Serving Size 1 of 6 servings
Calories 268
Total Fat 7 g
Saturated Fat 1 g
Carbohydrates 30 g
Dietary Fiber 9 g
Sugar 7 g
Protein 24 g
Cholesterol 64 mg
Sodium 1303 mg
Serving Size 1 of 6 servings
Calories 268
Total Fat 7 g
Saturated Fat 1 g
Carbohydrates 30 g
Dietary Fiber 9 g
Sugar 7 g
Protein 24 g
Cholesterol 64 mg
Sodium 1303 mg

Reviews

Monica Stewart
I loved this recipe! I added slightly more ancho chili powder than it called for.
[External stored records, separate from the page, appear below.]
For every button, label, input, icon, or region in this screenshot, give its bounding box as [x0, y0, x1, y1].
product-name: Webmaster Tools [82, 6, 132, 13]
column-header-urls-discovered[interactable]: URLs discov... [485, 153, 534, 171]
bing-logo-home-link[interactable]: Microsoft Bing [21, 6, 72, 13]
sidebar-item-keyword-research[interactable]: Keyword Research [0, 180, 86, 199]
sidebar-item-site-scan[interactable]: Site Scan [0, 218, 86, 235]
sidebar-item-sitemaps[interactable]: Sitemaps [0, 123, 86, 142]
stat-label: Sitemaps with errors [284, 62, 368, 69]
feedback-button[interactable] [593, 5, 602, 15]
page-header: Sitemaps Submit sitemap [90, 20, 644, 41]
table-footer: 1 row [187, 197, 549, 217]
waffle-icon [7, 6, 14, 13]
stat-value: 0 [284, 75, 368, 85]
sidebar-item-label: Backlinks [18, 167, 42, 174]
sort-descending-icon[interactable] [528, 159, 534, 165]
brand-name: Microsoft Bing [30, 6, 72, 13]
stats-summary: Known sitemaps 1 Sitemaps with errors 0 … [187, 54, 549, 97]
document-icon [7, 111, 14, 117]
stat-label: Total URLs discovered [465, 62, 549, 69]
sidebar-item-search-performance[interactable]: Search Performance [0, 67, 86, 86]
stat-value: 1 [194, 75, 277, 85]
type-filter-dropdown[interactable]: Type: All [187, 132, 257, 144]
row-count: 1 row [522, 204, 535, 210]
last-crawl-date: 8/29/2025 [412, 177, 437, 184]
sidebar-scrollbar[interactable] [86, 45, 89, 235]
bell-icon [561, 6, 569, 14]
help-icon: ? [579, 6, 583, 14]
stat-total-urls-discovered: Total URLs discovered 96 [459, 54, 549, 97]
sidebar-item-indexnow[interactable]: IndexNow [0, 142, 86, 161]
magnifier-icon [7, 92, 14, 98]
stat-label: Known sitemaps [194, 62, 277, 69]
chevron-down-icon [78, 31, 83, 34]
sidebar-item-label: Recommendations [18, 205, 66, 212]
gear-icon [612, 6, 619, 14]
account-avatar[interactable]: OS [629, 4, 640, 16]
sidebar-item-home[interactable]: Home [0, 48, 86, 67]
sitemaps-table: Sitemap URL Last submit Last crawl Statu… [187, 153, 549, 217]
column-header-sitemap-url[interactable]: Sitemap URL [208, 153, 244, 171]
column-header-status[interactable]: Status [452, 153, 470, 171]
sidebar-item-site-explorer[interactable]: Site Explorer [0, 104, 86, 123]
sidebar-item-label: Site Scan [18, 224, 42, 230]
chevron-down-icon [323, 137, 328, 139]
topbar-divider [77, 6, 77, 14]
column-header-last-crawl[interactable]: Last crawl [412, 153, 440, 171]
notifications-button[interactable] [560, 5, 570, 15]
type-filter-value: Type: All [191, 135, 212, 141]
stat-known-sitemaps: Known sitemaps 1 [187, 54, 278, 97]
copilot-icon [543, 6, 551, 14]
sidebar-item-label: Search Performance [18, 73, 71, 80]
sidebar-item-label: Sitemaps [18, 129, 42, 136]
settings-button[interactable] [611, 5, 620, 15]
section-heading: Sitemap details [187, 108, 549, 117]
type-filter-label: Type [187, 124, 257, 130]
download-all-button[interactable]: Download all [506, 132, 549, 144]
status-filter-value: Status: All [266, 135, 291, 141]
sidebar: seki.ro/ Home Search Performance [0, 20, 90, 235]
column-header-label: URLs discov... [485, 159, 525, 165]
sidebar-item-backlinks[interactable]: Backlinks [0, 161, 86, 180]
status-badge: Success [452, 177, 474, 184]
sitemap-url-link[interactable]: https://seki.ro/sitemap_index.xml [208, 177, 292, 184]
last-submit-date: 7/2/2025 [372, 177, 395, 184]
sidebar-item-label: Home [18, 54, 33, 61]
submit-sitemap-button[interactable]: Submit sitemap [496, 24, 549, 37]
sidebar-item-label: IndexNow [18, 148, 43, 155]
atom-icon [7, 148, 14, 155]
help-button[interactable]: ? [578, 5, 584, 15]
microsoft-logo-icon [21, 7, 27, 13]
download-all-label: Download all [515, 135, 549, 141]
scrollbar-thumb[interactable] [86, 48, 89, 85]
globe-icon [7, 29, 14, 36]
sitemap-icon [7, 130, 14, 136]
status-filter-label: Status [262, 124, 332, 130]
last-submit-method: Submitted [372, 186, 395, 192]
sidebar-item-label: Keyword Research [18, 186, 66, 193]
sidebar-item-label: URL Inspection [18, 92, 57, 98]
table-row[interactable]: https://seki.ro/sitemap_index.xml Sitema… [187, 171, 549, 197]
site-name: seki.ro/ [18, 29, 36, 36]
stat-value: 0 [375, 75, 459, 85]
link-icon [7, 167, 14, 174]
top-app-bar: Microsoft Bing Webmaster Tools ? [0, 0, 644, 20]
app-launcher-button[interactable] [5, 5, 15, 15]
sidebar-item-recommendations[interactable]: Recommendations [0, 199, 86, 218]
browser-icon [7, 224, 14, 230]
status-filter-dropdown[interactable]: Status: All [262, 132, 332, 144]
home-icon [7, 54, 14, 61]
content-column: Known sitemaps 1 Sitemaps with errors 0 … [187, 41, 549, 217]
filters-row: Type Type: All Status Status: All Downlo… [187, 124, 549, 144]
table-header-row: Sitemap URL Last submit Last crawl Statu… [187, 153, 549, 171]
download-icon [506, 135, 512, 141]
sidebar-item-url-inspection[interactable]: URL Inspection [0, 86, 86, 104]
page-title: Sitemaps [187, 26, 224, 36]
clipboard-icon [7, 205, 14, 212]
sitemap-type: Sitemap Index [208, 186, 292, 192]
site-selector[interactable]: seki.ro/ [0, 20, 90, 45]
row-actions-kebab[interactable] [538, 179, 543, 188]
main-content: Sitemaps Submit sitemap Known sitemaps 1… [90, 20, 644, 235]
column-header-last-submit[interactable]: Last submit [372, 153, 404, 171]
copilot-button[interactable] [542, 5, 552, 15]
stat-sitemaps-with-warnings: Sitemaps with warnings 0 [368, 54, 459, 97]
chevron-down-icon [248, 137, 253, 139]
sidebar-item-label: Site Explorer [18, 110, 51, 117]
The spice was perfect and the flavor was great. Initially, I thought that the soup was too thin and watery, so I took out a few cups of the soup (without chicken) and blended it up to thicken it slightly. After that, it was perfect!
Melissa Hart
So Chicken Tortilla Soup with no tortillas. Anyway this is overall a decent recipe. I used 3 tsp salt total (vs. 2 in the recipe) and needed more. Also used chipotle chili powder instead of ancho and 2 chipotle in adobo vs 1. The spice level was good with this other than needing more salt. I also used 2 lb chicken. I roasted some corn on the cob and used 2 cups vs 1. It could use more.
Kenneth Wilkinson
Delicious and could not be easier. Easy to add spicier ingredients should that be your appetite.
Michael Patrick
Loved this recipe. Add a bit of salt and tortilla chips to each bowl. Kid friendly 🙂
Savannah Nelson
Just needed more salt and the spice level was lacking, but otherwise it was delicious.
Keith Alexander
Amazingly good. Perfect for cold winter day.
Bryan Jordan
Very good. Lots of flavor, but the toppings really add a lot!
Rebecca Stevens
Opoopwwww
Rebecca Harris MD
Easy, fast and delicious
Brian Miller
Spicy but somehow has no flavor. Super watery.
After adding a boat load of dairy, it was thicker and tastes a bit better.